Io sono Martina e al momento ho 21 anni e se ripenso alla mia esperienza di Exchange student negli Stati Uniti, mi vengono in mente solo bei ricordi e esperienze che mi poterò nel cuore tutta la vita, che mi ha fatto crescere più di ogni altra cosa al mondo.“
La storia di Martina inizia con la più classica delle domande adolescenziali: e ora che mi sono diplomata, che faccio?! Martina ci racconta infatti che dopo la maturità ha trascorso diversi mesi di forte stress, dovuti all’indecisione sulla scelta dell’università.
La sua storia cambia il giorno in cui decide di prendersi quindi un anno sabbatico per viaggiare, investendo su se stessa, i suoi interessi e sulle sue passioni.
“Tra le varie opzioni quella che mi sembrava calzasse di più per me è stato sicuramente il programma che ti permetteva di trascorrere un semestre negli Stati Uniti per migliorare la lingua inglese.”

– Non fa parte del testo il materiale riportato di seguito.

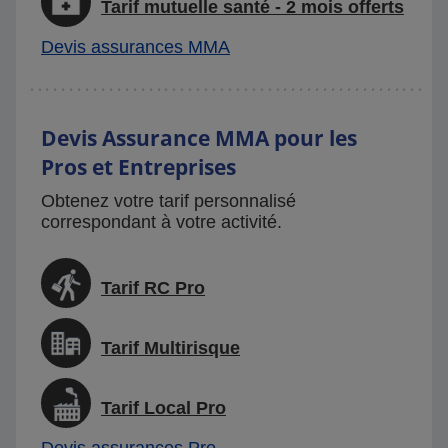
Tarif mutuelle santé - 2 mois offerts
Devis assurances MMA
Devis Assurance MMA pour les
Pros et Entreprises
Obtenez votre tarif personnalisé
correspondant à votre activité.
Tarif RC Pro
Tarif Multirisque
Tarif Local Pro
Devis assurances Pro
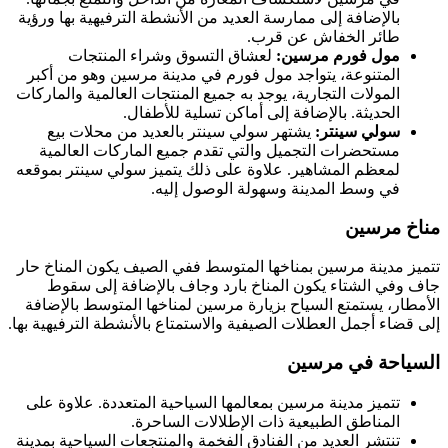
بالإضافة إلى ممارسة العديد من الأنشطة الترفيهية بها ورؤية
طائر الخفاش عن قرب.
مول فورم مرسين:
لعشاق التسوق وشراء المنتجات
المتنوعة، يتواجد مول فورم في مدينة مرسين وهو من أكبر
المولات التجارية، يوجد به جميع المنتجات العالمية والماركات
الحديثة. بالإضافة إلى أماكن تسلية للأطفال.
سولي سينتر:
يشتهر سولي سينتر بالعديد من محلات بيع
مستحضرات التجميل والتي تقدم جميع الماركات العالمية
لمعظم المشاهير. علاوة على ذلك يتميز سولي سينتر بموقعه
في وسط المدينة وسهولة الوصول إليه.
مناخ مرسين
تتميز مدينة مرسين بمناخها المتوسط ففي الصيف يكون المناخ حار
جاف وفي الشتاء يكون المناخ بارد وجاف بالإضافة إلى سقوط
الأمطار، يستمتع السياح بزيارة مرسين لمناخها المتوسط بالإضافة
إلى قضاء أجمل العطلات الصيفية والاستمتاع بالأنشطة الترفيهية بها.
السياحة في مرسين
تتميز مدينة مرسين بمعالمها السياحية المتعددة. علاوة على
المناطق الطبيعية ذات الإطلالات الساحرة.
تنتشر العديد من الفنادق الفخمة والمنتجعات السياحية بمدينة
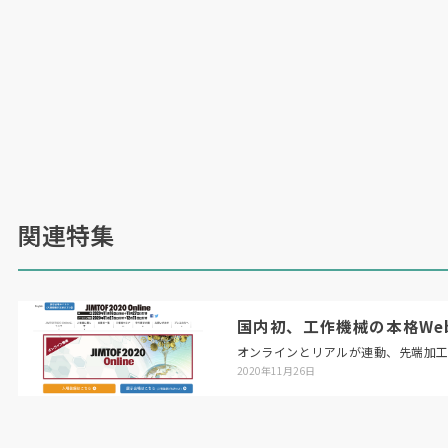
関連特集
国内初、工作機械の本格Web展「
オンラインとリアルが連動、先端加
2020年11月26日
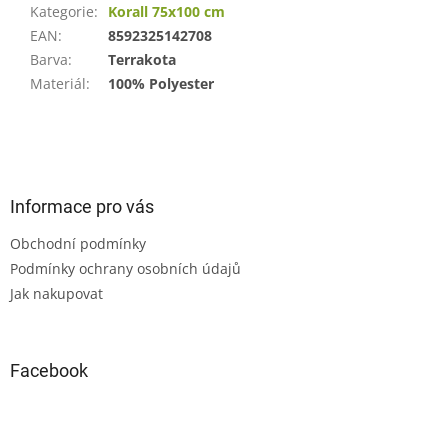
Kategorie
:
Korall 75x100 cm
EAN
:
8592325142708
Barva
:
Terrakota
Materiál
:
100% Polyester
Z
á
p
a
Informace pro vás
t
Obchodní podmínky
í
Podmínky ochrany osobních údajů
Jak nakupovat
Facebook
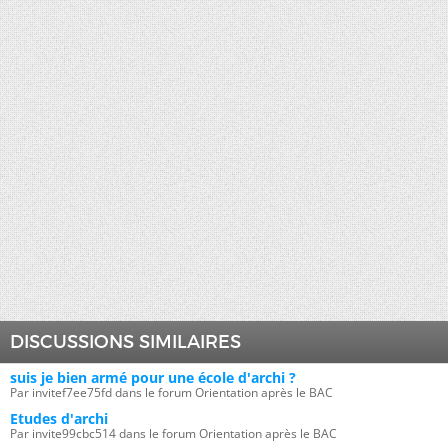
DISCUSSIONS SIMILAIRES
suis je bien armé pour une école d'archi ?
Par invitef7ee75fd dans le forum Orientation après le BAC
Etudes d'archi
Par invite99cbc514 dans le forum Orientation après le BAC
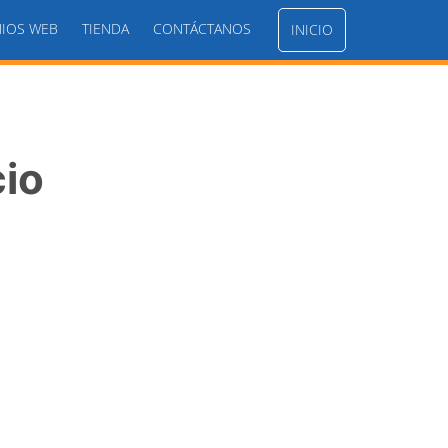
IOS WEB
TIENDA
CONTÁCTANOS
INICIO
cio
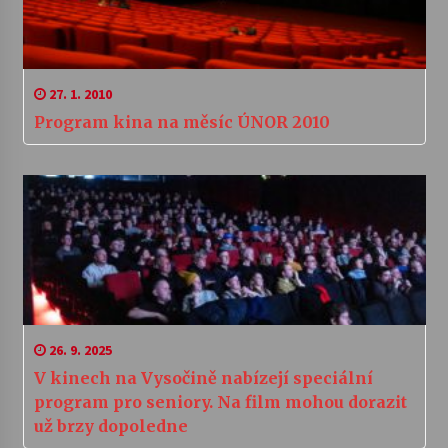
27. 1. 2010
Program kina na měsíc ÚNOR 2010
26. 9. 2025
V kinech na Vysočině nabízejí speciální
program pro seniory. Na film mohou dorazit
už brzy dopoledne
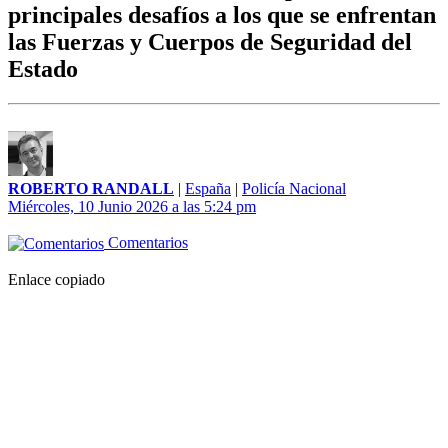
principales desafíos a los que se enfrentan
las Fuerzas y Cuerpos de Seguridad del
Estado
ROBERTO RANDALL
|
España
|
Policía Nacional
Miércoles, 10 Junio 2026 a las 5:24 pm
Comentarios
Enlace copiado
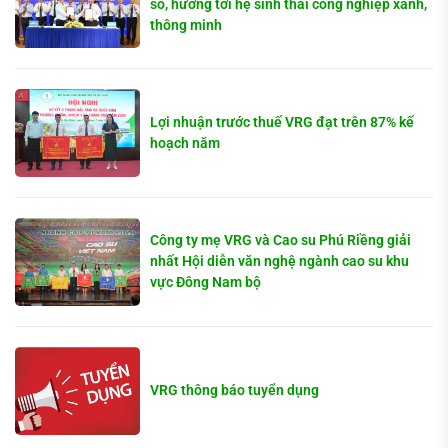
số, hướng tới hệ sinh thái công nghiệp xanh,
thông minh
Lợi nhuận trước thuế VRG đạt trên 87% kế
hoạch năm
Công ty mẹ VRG và Cao su Phú Riềng giải
nhất Hội diễn văn nghệ ngành cao su khu
vực Đông Nam bộ
VRG thông báo tuyển dụng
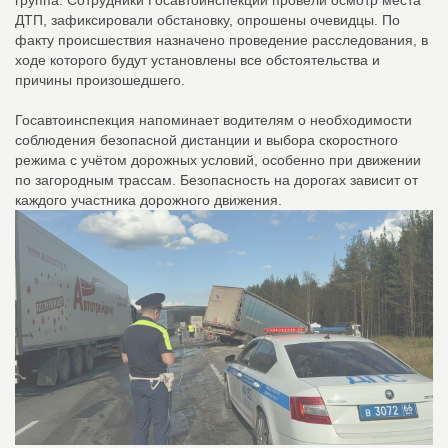
группа. Сотрудники Госавтоинспекции провели осмотр места
ДТП, зафиксировали обстановку, опрошены очевидцы. По
факту происшествия назначено проведение расследования, в
ходе которого будут установлены все обстоятельства и
причины произошедшего.
Госавтоинспекция напоминает водителям о необходимости
соблюдения безопасной дистанции и выбора скоростного
режима с учётом дорожных условий, особенно при движении
по загородным трассам. Безопасность на дорогах зависит от
каждого участника дорожного движения.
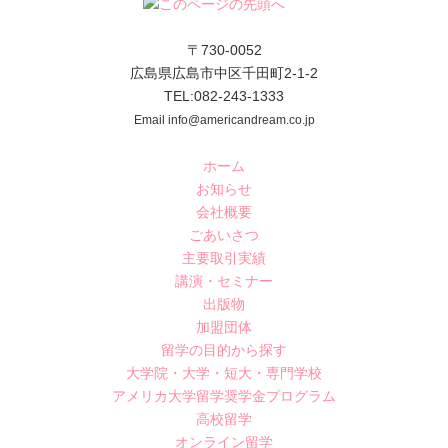
〒730-0052
広島県広島市中区千田町2-1-2
TEL:082-243-1333
Email info@americandream.co.jp
ホーム
お知らせ
会社概要
ごあいさつ
主要取引実績
講演・セミナー
出版物
加盟団体
留学の目的から探す
大学院・大学・短大・専門学校
アメリカ大学留学奨学金プログラム
高校留学
オンライン留学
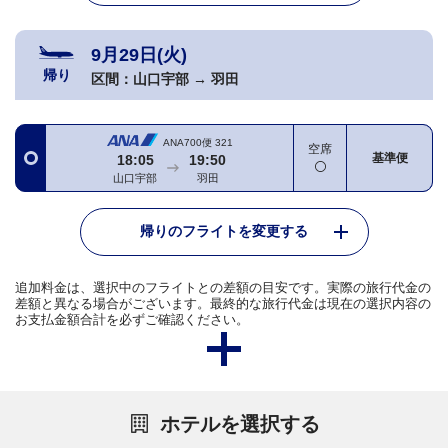
9月29日(火)
帰り
区間：
山口宇部
→
羽田
ANA700便
321
空席
基準便
18:05
19:50
山口宇部
羽田
帰りのフライトを変更する
追加料金は、選択中のフライトとの差額の目安です。実際の旅行代金の
差額と異なる場合がございます。最終的な旅行代金は現在の選択内容の
お支払金額合計を必ずご確認ください。
ホテルを選択する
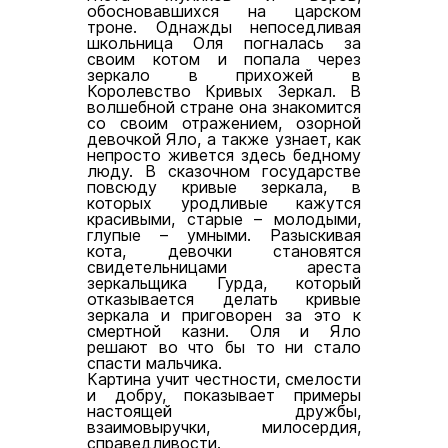
обосновавшихся на царском
троне. Однажды непоседливая
школьница Оля погналась за
своим котом и попала через
зеркало в прихожей в
Королевство Кривых Зеркал. В
волшебной стране она знакомится
со своим отражением, озорной
девочкой Яло, а также узнает, как
непросто живется здесь бедному
люду. В сказочном государстве
повсюду кривые зеркала, в
которых уродливые кажутся
красивыми, старые – молодыми,
глупые – умными. Разыскивая
кота, девочки становятся
свидетельницами ареста
зеркальщика Гурда, который
отказывается делать кривые
зеркала и приговорен за это к
смертной казни. Оля и Яло
решают во что бы то ни стало
спасти мальчика.
Картина учит честности, смелости
и добру, показывает примеры
настоящей дружбы,
взаимовыручки, милосердия,
справедливости.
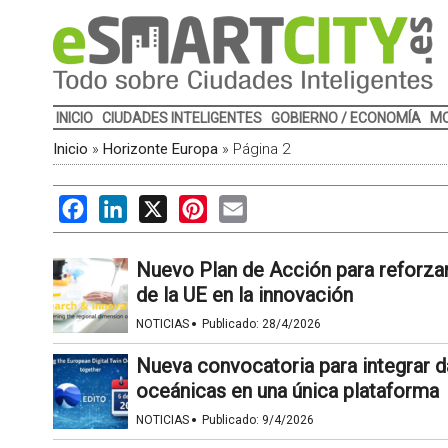
INICIO
CIUDADES INTELIGENTES
GOBIERNO / ECONOMÍA
MO
Inicio
»
Horizonte Europa
»
Página 2
Facebook
LinkedIn
X
Pinterest
Email
Nuevo Plan de Acción para reforzar
de la UE en la innovación
·
NOTICIAS
Publicado:
28/4/2026
Nueva convocatoria para integrar d
oceánicas en una única plataforma
·
NOTICIAS
Publicado:
9/4/2026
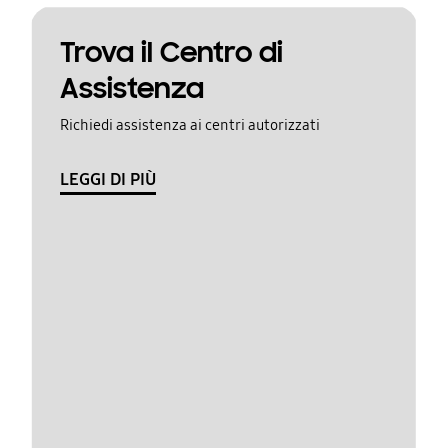
Trova il Centro di
Assistenza
Richiedi assistenza ai centri autorizzati
LEGGI DI PIÙ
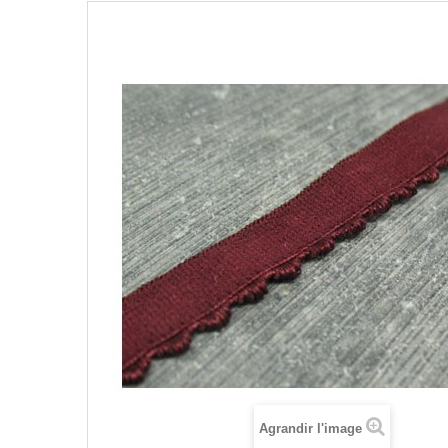
Agrandir l'image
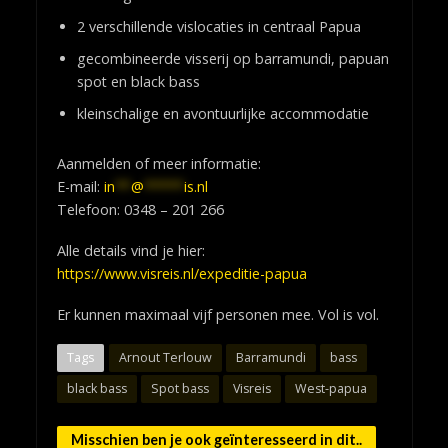
2 verschillende vislocaties in centraal Papua
gecombineerde visserij op barramundi, papuan
spot en black bass
kleinschalige en avontuurlijke accommodatie
Aanmelden of meer informatie:
E-mail:
in
**
@
*****
is.nl
Telefoon: 0348 – 201 266
Alle details vind je hier:
https://www.visreis.nl/expeditie-papua
Er kunnen maximaal vijf personen mee. Vol is vol.
Tags
Arnout Terlouw
Barramundi
bass
black bass
Spot bass
Visreis
West-papua
Misschien ben je ook geïnteresseerd in dit..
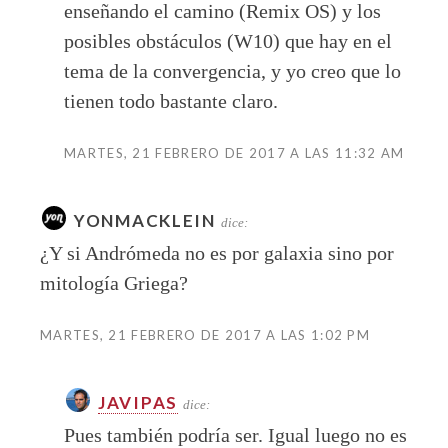
enseñando el camino (Remix OS) y los
posibles obstáculos (W10) que hay en el
tema de la convergencia, y yo creo que lo
tienen todo bastante claro.
MARTES, 21 FEBRERO DE 2017 A LAS 11:32 AM
YONMACKLEIN
dice:
¿Y si Andrómeda no es por galaxia sino por
mitología Griega?
MARTES, 21 FEBRERO DE 2017 A LAS 1:02 PM
JAVIPAS
dice:
Pues también podría ser. Igual luego no es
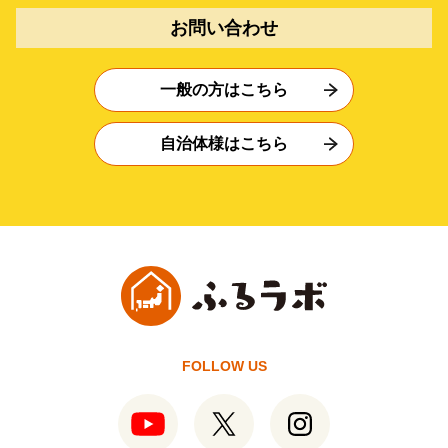
お問い合わせ
一般の方はこちら
自治体様はこちら
FOLLOW US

Giusto il tempo di contattare Mondo Insieme e trovare il posto giusto per lei. Ad Ottobre Martina parte per il Truman State University a Kirksville (Missouri). Passa 6 mesi incredibili e le viene inoltre data l’opzione di estendere la permanenza per un altro semestre.
“Sicuramente la motivazione della scelta di partire con Mondo Insieme è stata il programma il quale ti permetteva di migliorare la lingua inglese tramite lezioni quotidiane con un insegnante, e allo stesso tempo di viverti l’esperienza universitaria americana a 360°.”
Continua a leggere per scoprire di più della sua esperienza…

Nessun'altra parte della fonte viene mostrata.